● **TASK DESCRIPTION**:
Within the material below, transcribe exactly the lines from the one holding "国产一区二区高清 (275, 1827)" through the one holding "久久99热这里只有精品国产 (234, 2521)", keeping both ends and skipping the rest.

● **GIVEN DATA**:
□ □ □ □ □ □ □
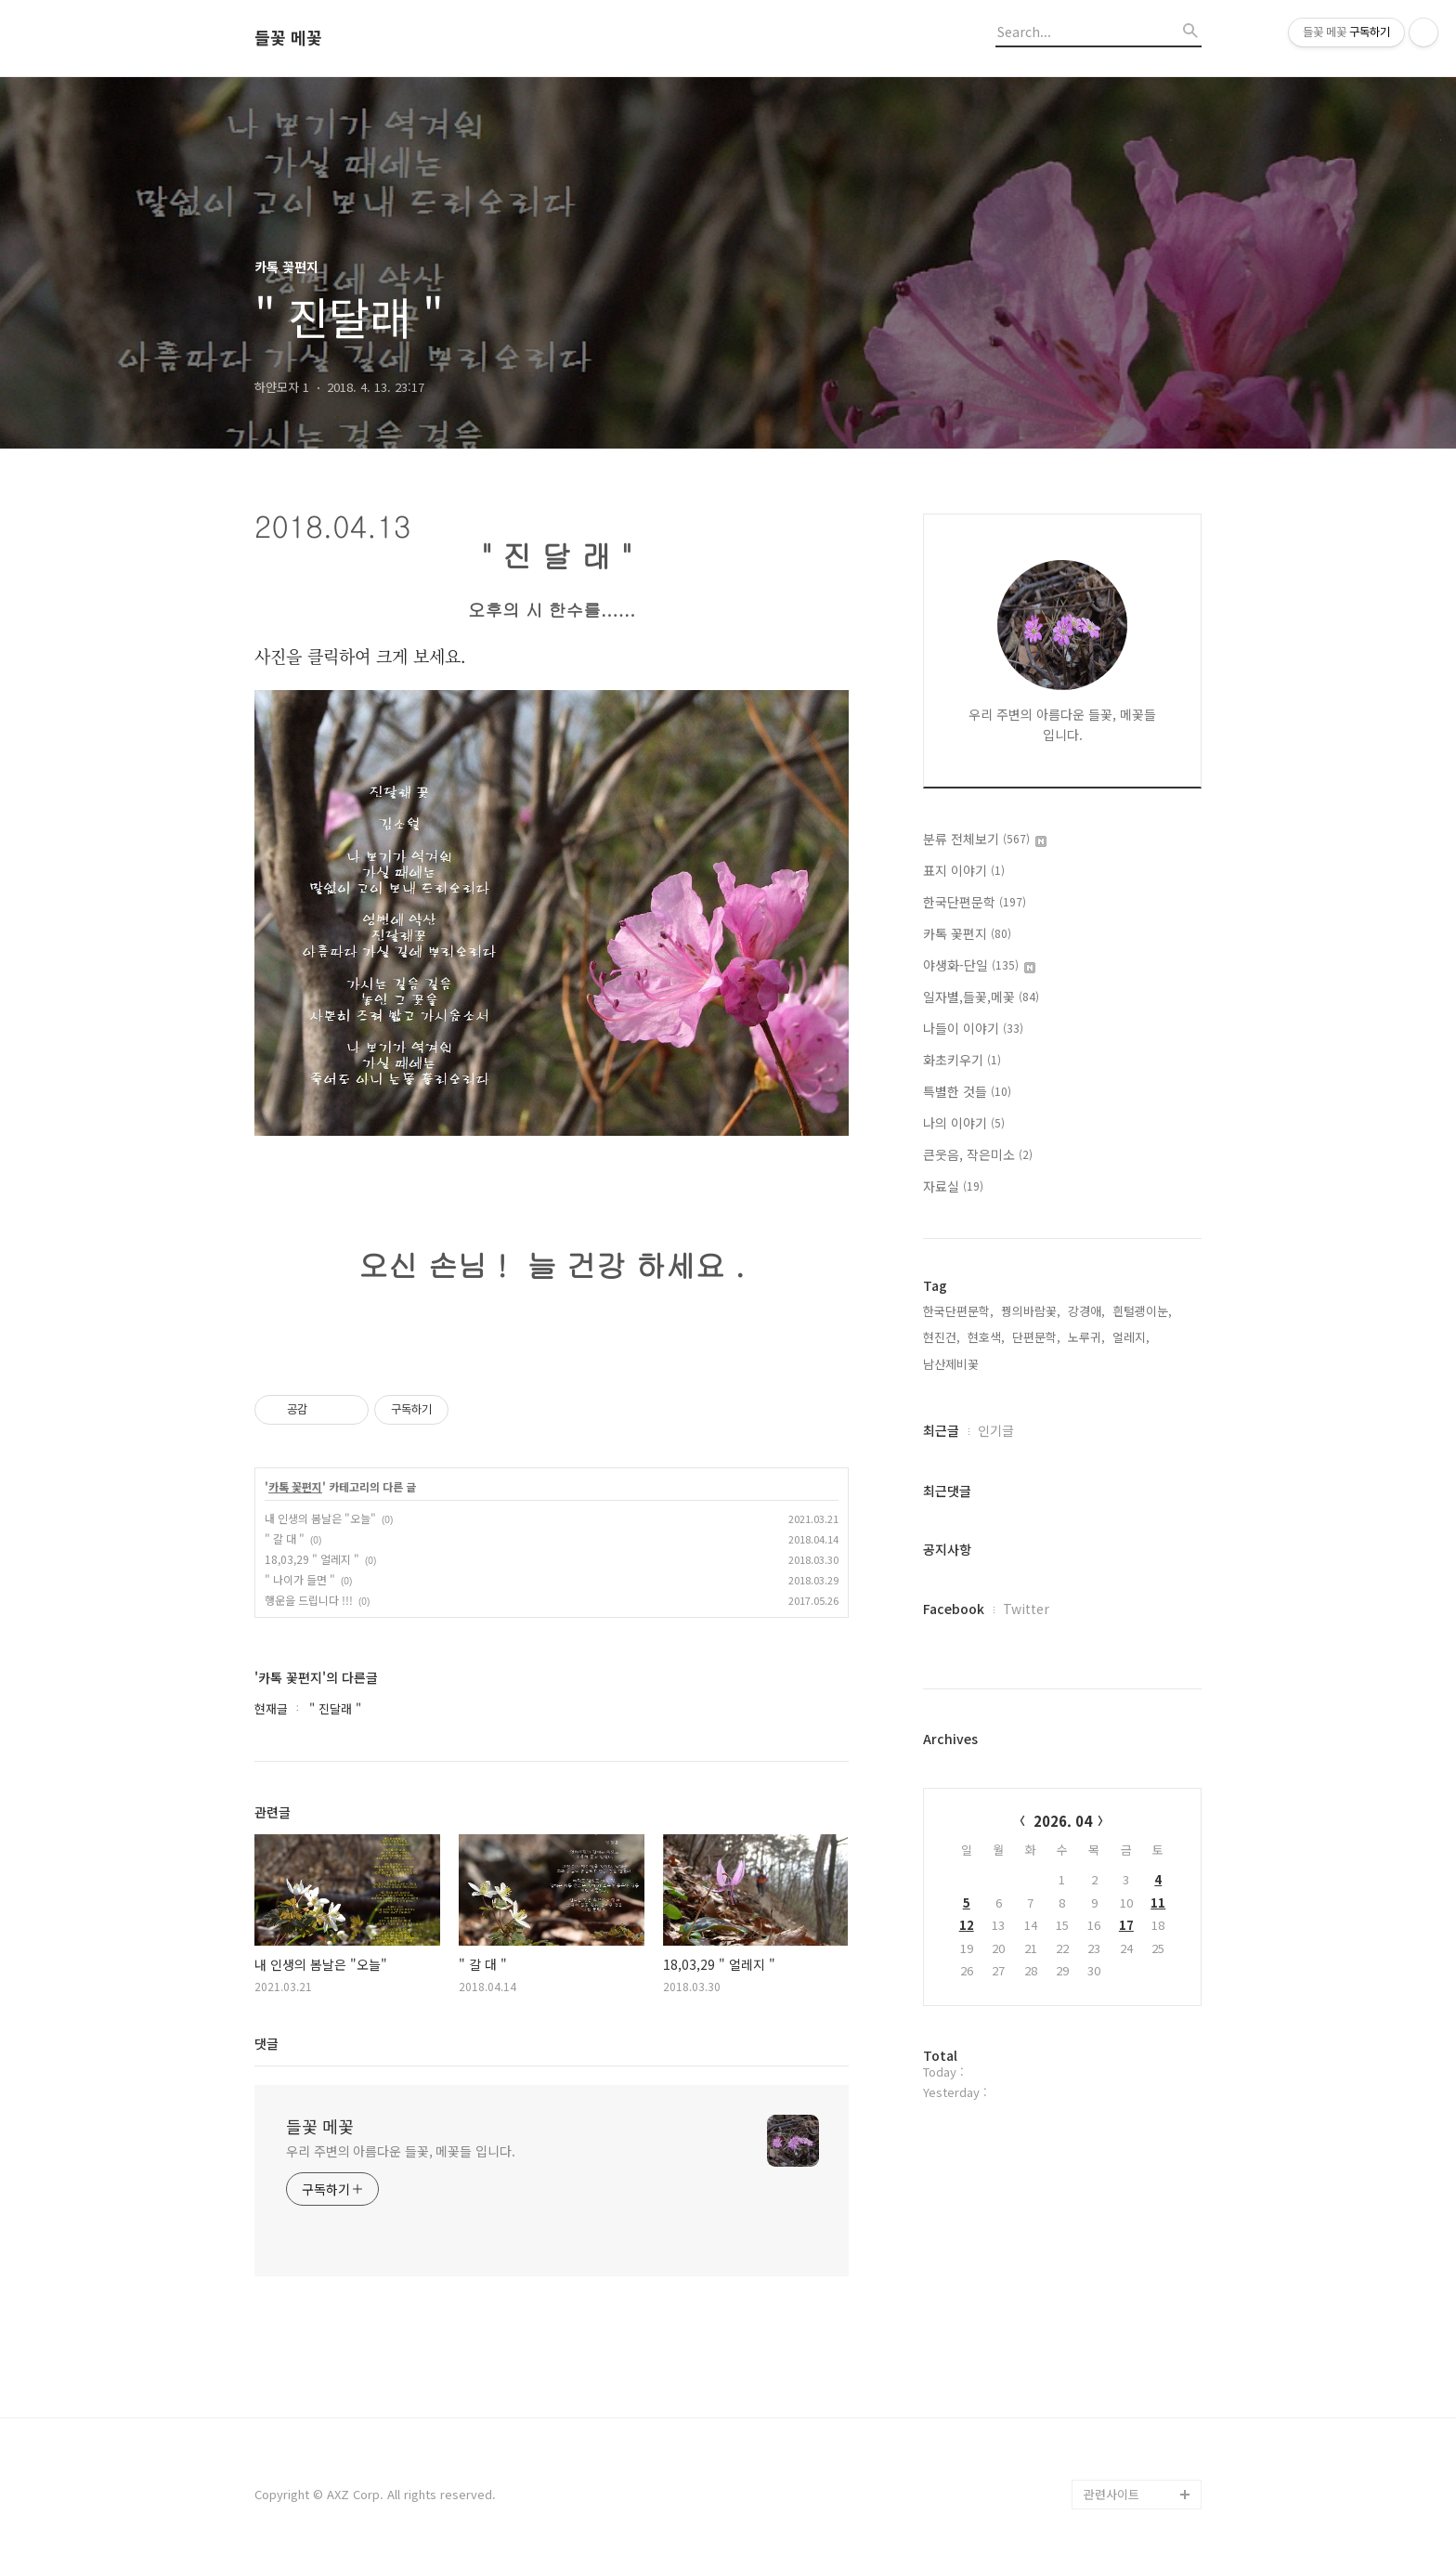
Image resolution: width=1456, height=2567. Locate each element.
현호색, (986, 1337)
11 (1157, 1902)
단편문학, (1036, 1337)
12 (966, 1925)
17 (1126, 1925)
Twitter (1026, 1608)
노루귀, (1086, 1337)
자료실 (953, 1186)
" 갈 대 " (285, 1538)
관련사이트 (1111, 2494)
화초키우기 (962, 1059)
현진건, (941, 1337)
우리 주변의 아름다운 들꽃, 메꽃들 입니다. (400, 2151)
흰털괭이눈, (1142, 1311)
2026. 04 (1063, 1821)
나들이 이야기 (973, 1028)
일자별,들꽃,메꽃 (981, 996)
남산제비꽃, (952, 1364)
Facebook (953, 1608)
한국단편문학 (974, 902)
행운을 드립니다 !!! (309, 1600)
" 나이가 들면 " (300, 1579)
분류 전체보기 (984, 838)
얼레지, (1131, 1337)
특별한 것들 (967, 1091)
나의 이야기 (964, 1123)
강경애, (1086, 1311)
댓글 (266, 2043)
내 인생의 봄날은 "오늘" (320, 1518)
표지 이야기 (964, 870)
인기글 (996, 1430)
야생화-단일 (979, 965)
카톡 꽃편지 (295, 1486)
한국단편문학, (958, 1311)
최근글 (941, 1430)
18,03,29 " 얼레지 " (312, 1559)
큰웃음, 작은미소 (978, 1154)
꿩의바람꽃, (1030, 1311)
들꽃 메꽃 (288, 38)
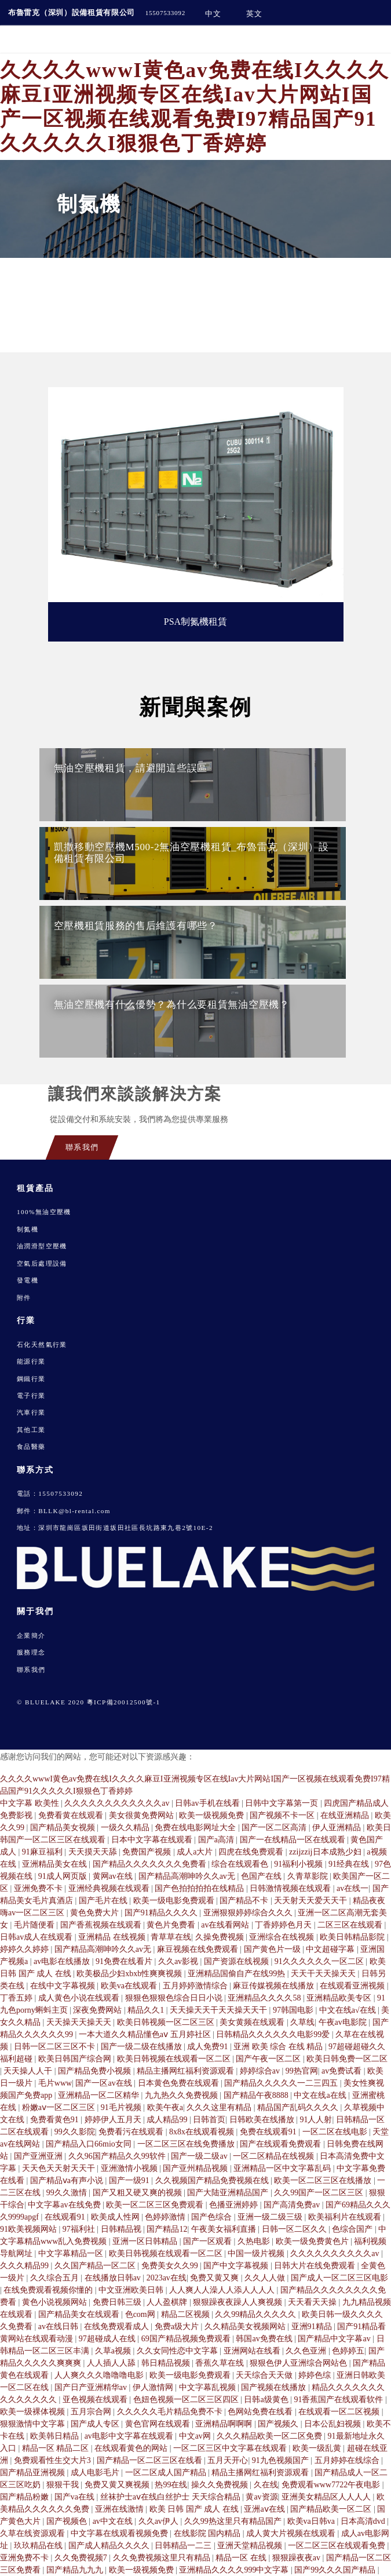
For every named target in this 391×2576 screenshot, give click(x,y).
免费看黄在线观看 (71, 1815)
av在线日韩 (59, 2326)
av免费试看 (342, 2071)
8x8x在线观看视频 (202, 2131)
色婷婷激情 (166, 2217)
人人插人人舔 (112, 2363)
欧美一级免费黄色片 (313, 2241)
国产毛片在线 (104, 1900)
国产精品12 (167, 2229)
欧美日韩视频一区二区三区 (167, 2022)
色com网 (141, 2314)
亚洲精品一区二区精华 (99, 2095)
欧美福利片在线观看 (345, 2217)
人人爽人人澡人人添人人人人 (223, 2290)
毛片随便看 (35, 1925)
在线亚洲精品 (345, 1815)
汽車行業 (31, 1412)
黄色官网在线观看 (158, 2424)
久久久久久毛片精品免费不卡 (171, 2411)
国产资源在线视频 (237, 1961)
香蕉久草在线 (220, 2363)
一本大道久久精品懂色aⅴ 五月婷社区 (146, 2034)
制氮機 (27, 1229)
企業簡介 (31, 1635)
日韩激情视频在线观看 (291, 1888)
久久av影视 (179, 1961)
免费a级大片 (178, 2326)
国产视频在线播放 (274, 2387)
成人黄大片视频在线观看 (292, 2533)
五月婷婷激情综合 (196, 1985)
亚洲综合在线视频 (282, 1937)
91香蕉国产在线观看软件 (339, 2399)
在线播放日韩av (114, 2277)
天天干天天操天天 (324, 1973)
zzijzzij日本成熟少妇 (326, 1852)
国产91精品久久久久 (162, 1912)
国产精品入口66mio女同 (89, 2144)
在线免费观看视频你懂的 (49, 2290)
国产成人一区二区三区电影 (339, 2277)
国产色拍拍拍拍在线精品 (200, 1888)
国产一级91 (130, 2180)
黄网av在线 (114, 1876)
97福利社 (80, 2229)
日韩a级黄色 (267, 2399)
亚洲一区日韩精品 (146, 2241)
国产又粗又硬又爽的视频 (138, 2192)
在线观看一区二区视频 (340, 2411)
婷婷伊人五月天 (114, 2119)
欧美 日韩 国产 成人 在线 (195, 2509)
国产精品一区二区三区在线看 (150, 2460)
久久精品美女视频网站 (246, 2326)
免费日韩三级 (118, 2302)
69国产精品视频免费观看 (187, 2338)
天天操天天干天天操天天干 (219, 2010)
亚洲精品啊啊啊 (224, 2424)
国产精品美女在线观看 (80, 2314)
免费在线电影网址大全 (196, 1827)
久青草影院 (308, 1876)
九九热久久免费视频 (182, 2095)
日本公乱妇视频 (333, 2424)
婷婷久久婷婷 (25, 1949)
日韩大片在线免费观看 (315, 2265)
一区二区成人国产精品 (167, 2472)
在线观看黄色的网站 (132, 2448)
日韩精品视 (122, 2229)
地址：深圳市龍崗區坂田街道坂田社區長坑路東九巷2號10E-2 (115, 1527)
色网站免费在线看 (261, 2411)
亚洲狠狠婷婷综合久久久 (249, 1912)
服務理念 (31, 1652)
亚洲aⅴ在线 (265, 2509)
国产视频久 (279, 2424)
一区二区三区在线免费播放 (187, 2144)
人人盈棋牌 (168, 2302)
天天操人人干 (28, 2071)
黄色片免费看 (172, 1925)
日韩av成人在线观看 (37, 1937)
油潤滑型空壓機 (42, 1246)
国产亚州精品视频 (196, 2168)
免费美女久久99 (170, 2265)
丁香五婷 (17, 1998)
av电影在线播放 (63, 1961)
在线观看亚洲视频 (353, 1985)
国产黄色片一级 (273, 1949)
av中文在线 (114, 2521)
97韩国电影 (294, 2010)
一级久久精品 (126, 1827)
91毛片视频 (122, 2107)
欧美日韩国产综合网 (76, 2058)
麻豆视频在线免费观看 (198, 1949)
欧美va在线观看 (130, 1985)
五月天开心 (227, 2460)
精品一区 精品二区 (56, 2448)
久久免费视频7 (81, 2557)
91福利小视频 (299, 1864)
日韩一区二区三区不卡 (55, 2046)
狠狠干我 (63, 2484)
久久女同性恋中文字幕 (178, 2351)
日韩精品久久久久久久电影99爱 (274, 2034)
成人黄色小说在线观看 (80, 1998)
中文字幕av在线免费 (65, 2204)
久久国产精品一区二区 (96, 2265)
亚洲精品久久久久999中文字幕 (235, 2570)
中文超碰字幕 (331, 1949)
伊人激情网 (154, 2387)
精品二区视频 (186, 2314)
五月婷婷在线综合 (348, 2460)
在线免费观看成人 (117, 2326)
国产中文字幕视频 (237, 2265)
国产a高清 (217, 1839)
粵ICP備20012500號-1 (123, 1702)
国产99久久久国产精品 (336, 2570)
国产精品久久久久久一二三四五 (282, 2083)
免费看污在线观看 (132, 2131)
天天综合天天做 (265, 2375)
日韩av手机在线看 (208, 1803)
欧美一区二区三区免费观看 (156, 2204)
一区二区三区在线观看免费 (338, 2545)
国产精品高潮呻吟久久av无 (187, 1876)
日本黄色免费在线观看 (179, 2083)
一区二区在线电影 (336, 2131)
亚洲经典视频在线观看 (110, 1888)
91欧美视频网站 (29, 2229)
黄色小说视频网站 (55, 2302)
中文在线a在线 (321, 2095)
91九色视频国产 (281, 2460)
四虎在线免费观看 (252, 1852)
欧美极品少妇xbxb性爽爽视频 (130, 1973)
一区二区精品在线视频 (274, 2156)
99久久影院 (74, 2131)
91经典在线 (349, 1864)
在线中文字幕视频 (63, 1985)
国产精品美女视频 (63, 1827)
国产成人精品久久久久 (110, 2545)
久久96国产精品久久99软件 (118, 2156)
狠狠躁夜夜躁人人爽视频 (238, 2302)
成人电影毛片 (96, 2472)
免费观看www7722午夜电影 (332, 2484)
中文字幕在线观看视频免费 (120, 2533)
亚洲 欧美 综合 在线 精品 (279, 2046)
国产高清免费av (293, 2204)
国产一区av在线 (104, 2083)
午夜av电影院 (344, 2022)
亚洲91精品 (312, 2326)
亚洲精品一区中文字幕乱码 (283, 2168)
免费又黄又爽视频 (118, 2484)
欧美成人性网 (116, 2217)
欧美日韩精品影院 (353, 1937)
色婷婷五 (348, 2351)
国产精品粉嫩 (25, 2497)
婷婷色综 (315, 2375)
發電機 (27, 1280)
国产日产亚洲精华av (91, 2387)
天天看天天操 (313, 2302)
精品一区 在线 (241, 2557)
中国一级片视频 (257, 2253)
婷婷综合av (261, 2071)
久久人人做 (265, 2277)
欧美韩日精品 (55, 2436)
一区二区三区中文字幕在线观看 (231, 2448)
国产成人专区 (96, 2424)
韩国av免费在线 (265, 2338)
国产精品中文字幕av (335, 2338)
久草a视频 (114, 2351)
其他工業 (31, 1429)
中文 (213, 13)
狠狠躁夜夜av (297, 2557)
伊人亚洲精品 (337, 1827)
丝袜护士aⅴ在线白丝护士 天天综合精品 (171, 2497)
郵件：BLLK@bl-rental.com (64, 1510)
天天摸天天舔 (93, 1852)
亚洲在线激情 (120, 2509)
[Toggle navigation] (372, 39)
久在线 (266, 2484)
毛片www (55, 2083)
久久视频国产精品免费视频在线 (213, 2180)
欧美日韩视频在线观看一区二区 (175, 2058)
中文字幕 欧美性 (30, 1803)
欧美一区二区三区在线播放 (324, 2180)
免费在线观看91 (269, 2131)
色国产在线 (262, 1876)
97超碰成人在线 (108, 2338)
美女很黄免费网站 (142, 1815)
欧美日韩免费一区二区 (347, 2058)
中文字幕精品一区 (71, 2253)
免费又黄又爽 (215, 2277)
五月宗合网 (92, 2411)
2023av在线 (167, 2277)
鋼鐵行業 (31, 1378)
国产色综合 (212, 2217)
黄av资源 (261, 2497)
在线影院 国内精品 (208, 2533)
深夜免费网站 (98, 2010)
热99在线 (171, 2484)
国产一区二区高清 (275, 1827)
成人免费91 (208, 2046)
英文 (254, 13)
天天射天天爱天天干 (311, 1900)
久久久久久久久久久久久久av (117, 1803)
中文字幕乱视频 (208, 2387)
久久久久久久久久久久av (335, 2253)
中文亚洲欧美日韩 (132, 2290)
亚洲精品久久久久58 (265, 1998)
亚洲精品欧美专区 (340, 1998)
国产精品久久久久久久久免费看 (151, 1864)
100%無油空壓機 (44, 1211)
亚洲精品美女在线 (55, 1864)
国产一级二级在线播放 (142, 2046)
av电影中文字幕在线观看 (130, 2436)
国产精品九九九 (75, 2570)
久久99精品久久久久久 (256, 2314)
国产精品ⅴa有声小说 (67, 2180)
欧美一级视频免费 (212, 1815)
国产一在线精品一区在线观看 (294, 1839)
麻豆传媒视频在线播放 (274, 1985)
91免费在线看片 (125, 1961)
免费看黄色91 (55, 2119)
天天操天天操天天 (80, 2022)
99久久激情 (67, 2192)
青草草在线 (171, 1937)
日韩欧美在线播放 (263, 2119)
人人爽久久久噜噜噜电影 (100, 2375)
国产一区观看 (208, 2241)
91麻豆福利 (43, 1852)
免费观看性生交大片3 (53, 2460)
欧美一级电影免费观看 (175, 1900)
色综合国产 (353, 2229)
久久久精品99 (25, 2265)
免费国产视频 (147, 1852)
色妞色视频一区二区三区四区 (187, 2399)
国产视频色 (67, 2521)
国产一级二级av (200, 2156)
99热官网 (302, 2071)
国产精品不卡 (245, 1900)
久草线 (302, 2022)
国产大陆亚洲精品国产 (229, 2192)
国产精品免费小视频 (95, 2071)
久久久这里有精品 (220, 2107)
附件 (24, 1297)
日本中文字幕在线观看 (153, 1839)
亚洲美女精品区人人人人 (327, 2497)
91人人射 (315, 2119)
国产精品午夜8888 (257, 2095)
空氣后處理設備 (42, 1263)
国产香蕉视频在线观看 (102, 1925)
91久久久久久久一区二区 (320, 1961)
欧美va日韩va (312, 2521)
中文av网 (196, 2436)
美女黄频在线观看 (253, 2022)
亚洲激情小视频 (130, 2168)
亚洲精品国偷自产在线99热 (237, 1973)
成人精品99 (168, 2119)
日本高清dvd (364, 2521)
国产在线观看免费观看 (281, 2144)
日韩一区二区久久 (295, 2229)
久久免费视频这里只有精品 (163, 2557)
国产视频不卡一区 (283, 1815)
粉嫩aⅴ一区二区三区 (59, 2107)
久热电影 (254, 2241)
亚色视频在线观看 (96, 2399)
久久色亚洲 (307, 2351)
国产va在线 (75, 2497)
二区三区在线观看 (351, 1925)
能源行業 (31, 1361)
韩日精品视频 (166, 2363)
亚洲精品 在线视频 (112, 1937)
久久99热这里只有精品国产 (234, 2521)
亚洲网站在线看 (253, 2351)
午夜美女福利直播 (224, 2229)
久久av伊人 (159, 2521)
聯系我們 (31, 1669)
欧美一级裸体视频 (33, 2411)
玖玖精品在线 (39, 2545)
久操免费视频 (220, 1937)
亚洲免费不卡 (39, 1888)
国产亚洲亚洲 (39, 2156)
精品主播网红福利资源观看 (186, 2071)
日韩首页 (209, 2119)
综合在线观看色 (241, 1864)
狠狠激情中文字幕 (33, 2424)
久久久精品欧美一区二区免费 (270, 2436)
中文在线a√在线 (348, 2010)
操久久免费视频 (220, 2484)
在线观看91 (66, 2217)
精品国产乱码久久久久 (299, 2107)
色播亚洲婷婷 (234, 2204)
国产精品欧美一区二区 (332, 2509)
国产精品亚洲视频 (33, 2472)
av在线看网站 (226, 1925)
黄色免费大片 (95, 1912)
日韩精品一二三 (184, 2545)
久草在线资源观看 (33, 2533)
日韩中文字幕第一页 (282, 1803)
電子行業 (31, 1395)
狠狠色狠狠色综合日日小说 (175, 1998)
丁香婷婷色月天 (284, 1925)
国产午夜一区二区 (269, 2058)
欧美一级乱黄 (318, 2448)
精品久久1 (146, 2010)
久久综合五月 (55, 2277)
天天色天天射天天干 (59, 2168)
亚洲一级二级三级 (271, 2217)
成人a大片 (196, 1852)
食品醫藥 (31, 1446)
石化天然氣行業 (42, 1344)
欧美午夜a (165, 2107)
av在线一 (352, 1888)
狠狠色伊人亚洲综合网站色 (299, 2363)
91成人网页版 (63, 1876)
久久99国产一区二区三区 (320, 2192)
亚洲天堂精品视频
□ □ □ □ □ □ □
● **WRITTEN ANSWER**:
国产一区二区高清 (275, 1827)
成人免费91 (208, 2046)
英文 (254, 13)
天天射天天爱天天干 (311, 1900)
久久久久久久久久久久久久av (117, 1803)
中文字幕乱视频 (208, 2387)
久久久久久久久久久久av (335, 2253)
中文亚洲欧美日韩 (132, 2290)
亚洲精品久久久久58 (265, 1998)
亚洲精品欧美专区 (340, 1998)
国产精品久久久久久久久免费看 (151, 1864)
100%無油空壓機 (44, 1211)
亚洲精品美女在线 (55, 1864)
国产一级二级在线播放 (142, 2046)
av电影中文字幕在线观看 (130, 2436)
国产精品九九九 (75, 2570)
久久99精品久久久久久 (256, 2314)
国产精品ⅴa有声小说 (67, 2180)
欧美一级视频免费 (212, 1815)
国产一在线精品一区在线观看 (294, 1839)
麻豆传媒视频在线播放 (274, 1985)
91免费在线看片 (125, 1961)
免费看黄色91 (55, 2119)
天天操天天操天天 (80, 2022)
99久久激情 (67, 2192)
青草草在线 (171, 1937)
日韩欧美在线播放 (263, 2119)
人人爽久久久噜噜噜电影 (100, 2375)
国产一区观看 (208, 2241)
91麻豆福利 (43, 1852)
免费观看性生交大片3 (53, 2460)
欧美一级电影免费观看 (175, 1900)
色综合国产 (353, 2229)
久久久精品99 (25, 2265)
免费国产视频 (147, 1852)
色妞色视频一区二区三区四区 (187, 2399)
国产视频色 (67, 2521)
国产一级二级av (200, 2156)
99热官网 (302, 2071)
国产精品不卡 (245, 1900)
久草线 (302, 2022)
国产大陆亚洲精品国产 (229, 2192)
国产精品免费小视频 (95, 2071)
久久久这里有精品 (220, 2107)
附件 (24, 1297)
日本中文字幕在线观看 (153, 1839)
亚洲美女精品区人人人人 (327, 2497)
91人人射 (315, 2119)
国产精品午夜8888 (257, 2095)
空氣后處理設備 (42, 1263)
国产香蕉视频在线观看 (102, 1925)
91久久久久久久一区二区 (320, 1961)
欧美va日韩va (312, 2521)
中文av网 (196, 2436)
美女黄频在线观看 (253, 2022)
亚洲激情小视频 (130, 2168)
亚洲精品国偷自产在线99热 (237, 1973)
成人精品99 (168, 2119)
日本高清dvd (364, 2521)
国产在线观看免费观看 (281, 2144)
日韩一区二区久久 (295, 2229)
久久免费视频这里只有精品 (163, 2557)
国产视频不卡一区 (283, 1815)
粉嫩aⅴ一区二区三区 (59, 2107)
久热电影 (254, 2241)
亚色视频在线观看 (96, 2399)
久久色亚洲 (307, 2351)
国产va在线 (75, 2497)
二区三区在线观看 (351, 1925)
能源行業 (31, 1361)
韩日精品视频 (166, 2363)
亚洲精品 在线视频 (112, 1937)
久久99热这里只有精品国产 (234, 2521)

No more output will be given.